Andrew McCarthy's Vacuous Pro-Torture Apologetics

The conventional wisdom of conservatives in regard to the Gonzales nomination seems to be "He didn't authorize torture, but if he did, we'd support him".

During the hearings, retired military officers, scholars, and lawyers argued against the Gonzales nomination on principled grounds. To his credit, McCarthy does a fair job of summing up their case:

The trio lodged a few basic objections to Gonzales: (a) They insisted that he had retreated from what Koh insisted had been "zero-tolerance" policy regarding torture in the 1990s; (b) extrapolating from the (now retracted) August 2002 memo issued by the Justice Department's Office of Legal Counsel, they claimed that policies he advocated, or at least tolerated, would enable the United States to engage in precisely the same type of savagery as was once practiced by Saddam Hussein's sadistic regime; and (c) they contended, again drawing on the OLC memo, that Gonzales advocated a constitutional "commander-in-chief power" to override statutes and treaty obligations that would place the president "above the law."

Now these are serious charges...How does McCarthy refute them?

He Doesn't
. Instead, McCarthy shifts gears and writes,

New Senate Judiciary Committee Chairman Arlen Specter performed his most valuable service of a very long day in about five minutes of questioning — during which he exposed the emptiness of the high dudgeon by confronting these experts with the so-called "ticking bomb" hypothetical: A bomb is about to be detonated in a major metropolitan area, likely to kill perhaps hundreds of thousands of people, and the military has as a captive a known terrorist who, we have reason to believe, has knowledge which would allow us to save those lives if we could get him to provide it.

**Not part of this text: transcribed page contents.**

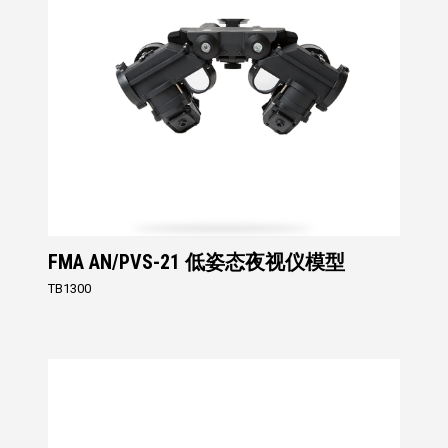
FMA AN/PVS-21 低姿态夜视仪模型
TB1300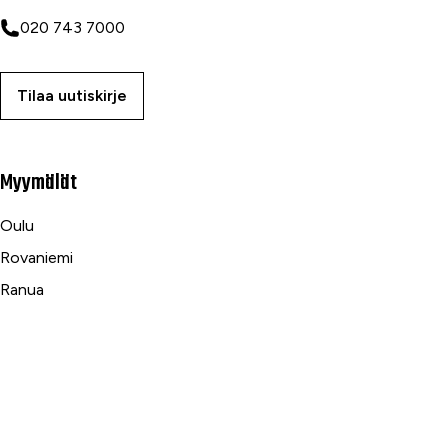
020 743 7000
Tilaa uutiskirje
Myymälät
Oulu
Rovaniemi
Ranua
Asiakaspalvelu
Usein kysytyt kysymykset
Tilaus- ja toimitusehdot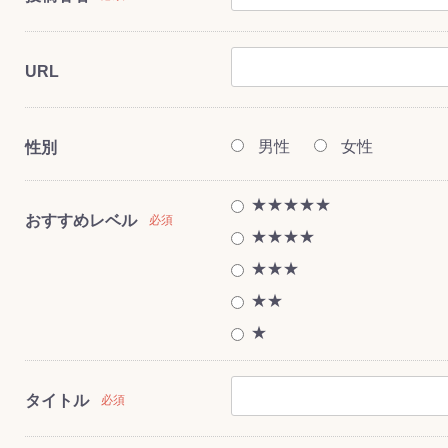
URL
ス(一般製品)
ンテナンス用樹
樹脂製品
クス
製品
ラ フロアケアシ
用・テラゾー・
ックス
ーナー
クリーナー
クリーナー
クス
樹脂製品
製品
ンテナンス用樹
ー製品
商品
品
商品
剤
ート用
ス
男性
女性
性別
式モップ
イヤー
ッチメント
布
式用)
★★★★★
キューム
イトバキューム
スタイプ
ード
ポリッシャー
おすすめレベル
必須
★★★★
★★★
★★
ス
★
タイトル
必須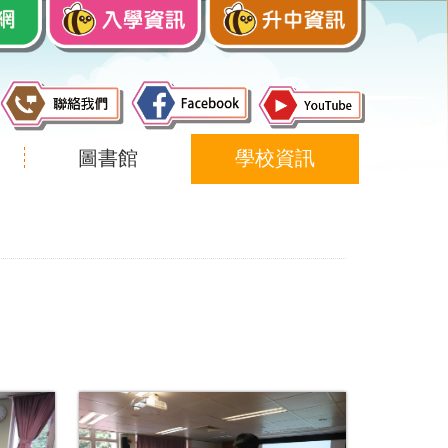
圖書館
學校資訊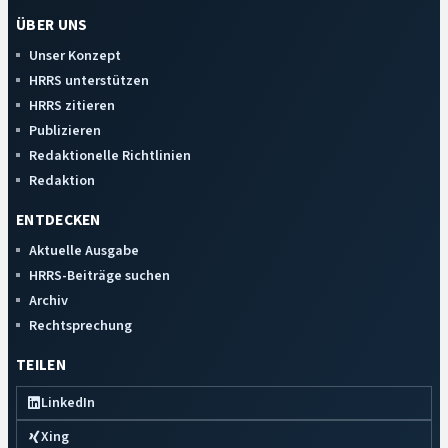
ÜBER UNS
Unser Konzept
HRRS unterstützen
HRRS zitieren
Publizieren
Redaktionelle Richtlinien
Redaktion
ENTDECKEN
Aktuelle Ausgabe
HRRS-Beiträge suchen
Archiv
Rechtsprechung
TEILEN
LinkedIn
Xing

Are you saying, the senator asked, that torture — even in a non-lethal method, requested by a responsible high official, and perhaps even supervised by a federal court — would be absolutely impermissible? That we must stand down while those thousands are massacred?

Why was this such a valuable service? For the same reason as McCarthy's column. It changes the subject. What Specter says, reading between the lines, is: "He didn't advocate torture, but even if he did, we'd support it". They are unable to defend the indefensible--what actually happened and who was responsible for it--so they take the easy way out. The issue in the Gonzales debate is not "is torture ever permissible?", but rather, "how has the policy changed, and who is responsible for changing it?". We will never get an honest answer to this question from Gonzales, Bush, or any other Pro-Torture Republican.